Wives of coca leaf farmers from Yungas during a vigil at the gates of the La Paz police station, where dozens of leaders were taken, accused of inciting disturbance during the demonstrations held to demand an expansion of the legal cultivation area in their region in northwest Bolivia. Credit: Franz Chávez.

In a January 2014 communique, the representative of the United Nations Office On Drugs and Crime (UNODC), Antonino De Leo, stated that the exemption “only applies to the national territory.”

The new bill repeals the first 31 articles of the 1988 law and legalises 22,000 hectares for cultivation – 10,000 more than before.

In practice, the new legal growing area is just slightly larger than the 20,200 hectares of coca which UNODC counted in 2015, according to its July 2016 report on the country.

President Morales has defended the increase in the legal cultivation area and reiterated his interest in carrying out an old project for the industrialisation of coca leaves.

On Feb. 28, Morales expressed his support for the new bill and accused conservative governments of supporting the demonisation and criminalisation of coca leaf chewing at an international level.

Montaño said that in 2006, when Morales first took office, 17,000 hectares of coca were grown in the Chapare region. Ten years later, UNODC registered only 6,000 hectares devoted to coca production.

She said that under Morales, the reduction of coca crops has been negotiated and without violence, in contrast to the repression by conservative governments that generated “blood and mourning”.

Before Congress passed the law, coca producers from the semitropical region of Yungas, in the department of La Paz, held violent protests in the capital.

Between Feb. 17 and Feb. 23, hundreds of demonstrators surrounded Murillo square in La Paz, where the main buildings of the executive and legislative branches are located, demanding 300 additional hectares, on top of the 14,000 presently dedicated to coca in Yungas.

There are an estimated 33,000 coca farmers in Yungas, and 45,000 in Chapare.

In the midst of clashes with the police, destruction of public property and the arrest of at least 143 organisers, talks were held with the government, which ended up giving in to the demands.

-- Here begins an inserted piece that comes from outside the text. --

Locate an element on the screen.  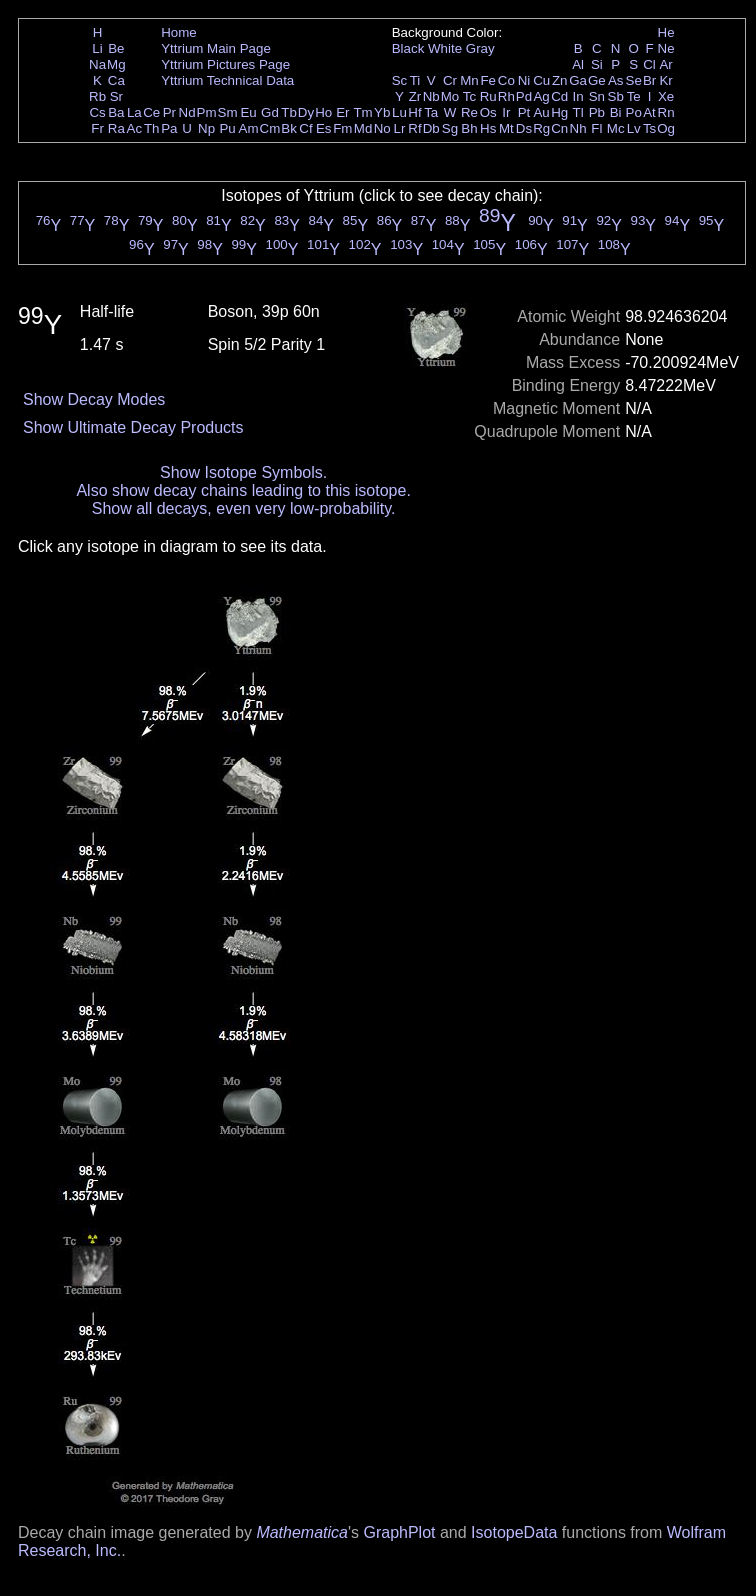 Cl is located at coordinates (649, 64).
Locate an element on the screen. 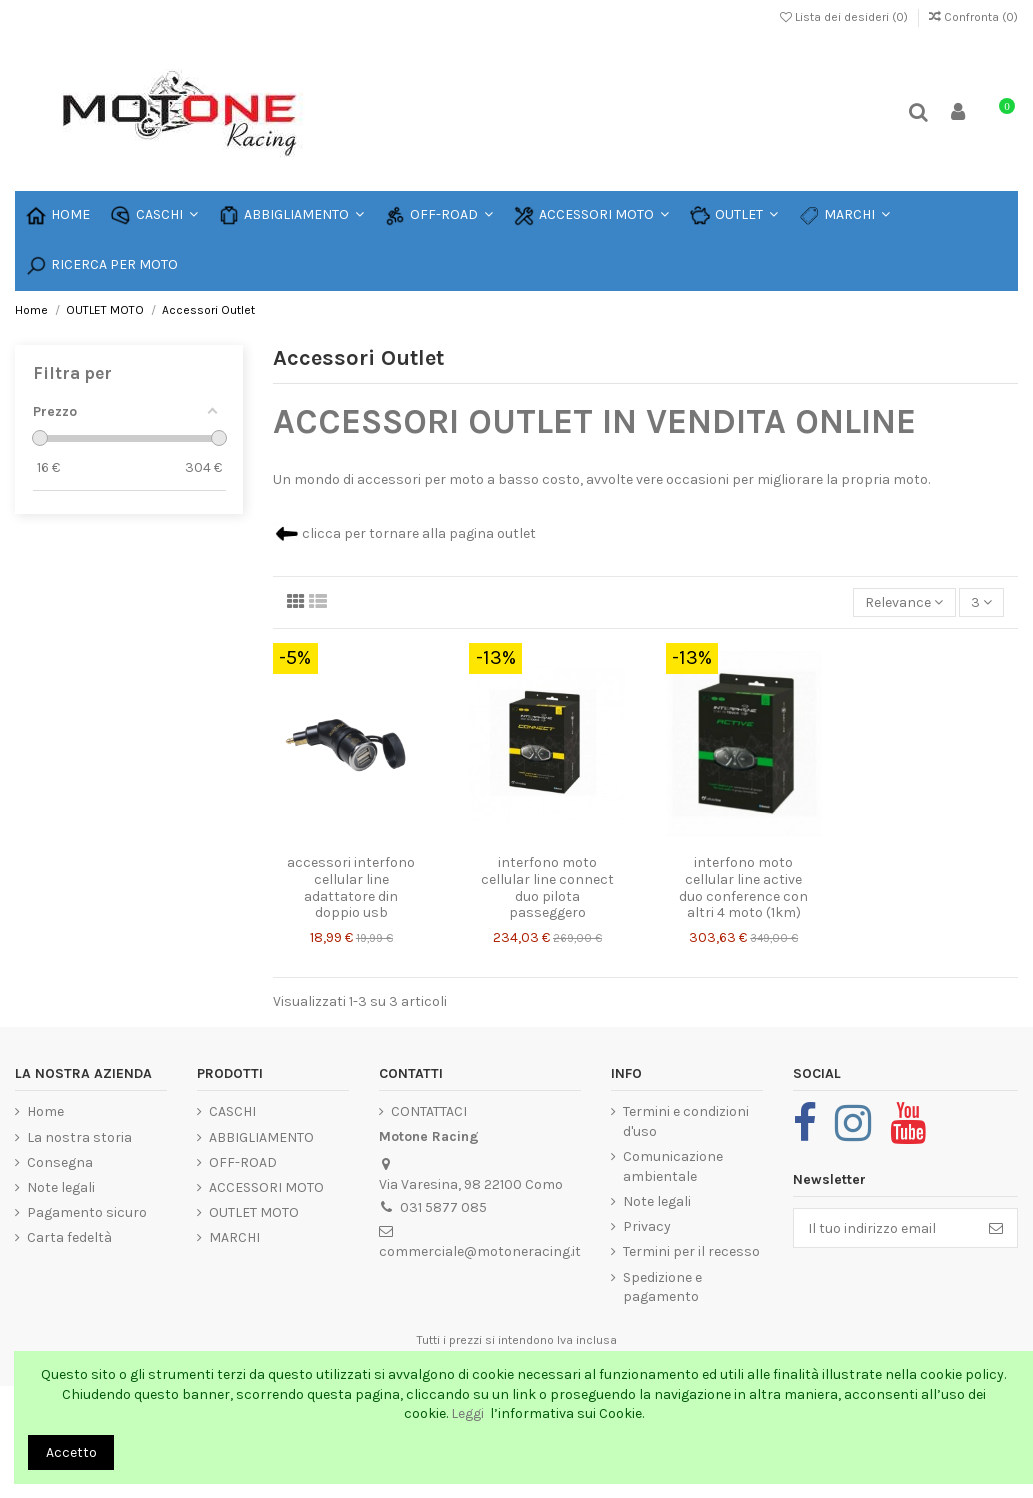 The height and width of the screenshot is (1498, 1033). Home is located at coordinates (45, 1111).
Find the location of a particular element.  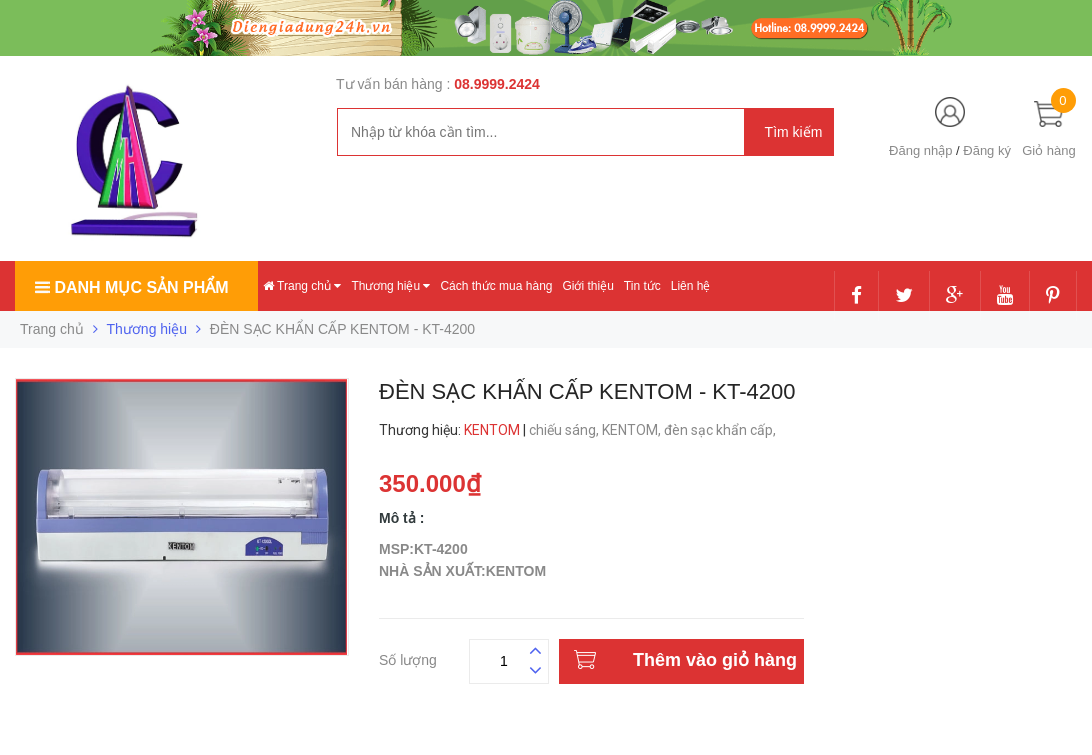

The settlement also granted growers in the Chapare region an additional 1,700 hectares, on top of the 6,000 currently registered and monitored by UNODC.

Political analyst Julio Aliaga told IPS that traditional use of coca leaves only requires 6,000 hectares, rather than the 22,000 hectares that the government of the leftist Movement Towards Socialism (MAS) is about to legalise.

This figure of 6,000 hectares is drawn from a European Union study on demand for coca leaves in Bolivia for infusions, chewing or in rituals. This study was not mentioned by the authorities or MAS legislators.

“Bolivia has a large surplus of coca which goes toward drug trafficking. The cocaine ends up in Africa, Europe and Russia, and the new colossal market of China,” Aliaga said.

Samuel Doria Medina, the leader of the opposition centre-left National Unity (UN), questioned the 80 per cent expansion of the lawful cultivation area and told IPS that the measure is “a clear sign of an interest in increasing the production of narcotic drugs.“

“The new policy will be indefensible before multilateral drug control agencies,“ since the UNODC certified that “94 per cent of the coca production from Chapare goes toward the production of cocaine,” he said.

In his opinion, the new law provides an incentive for the drug trafficking mafias to sell drugs in Bolivia, “with the well-known violence that this business entails.”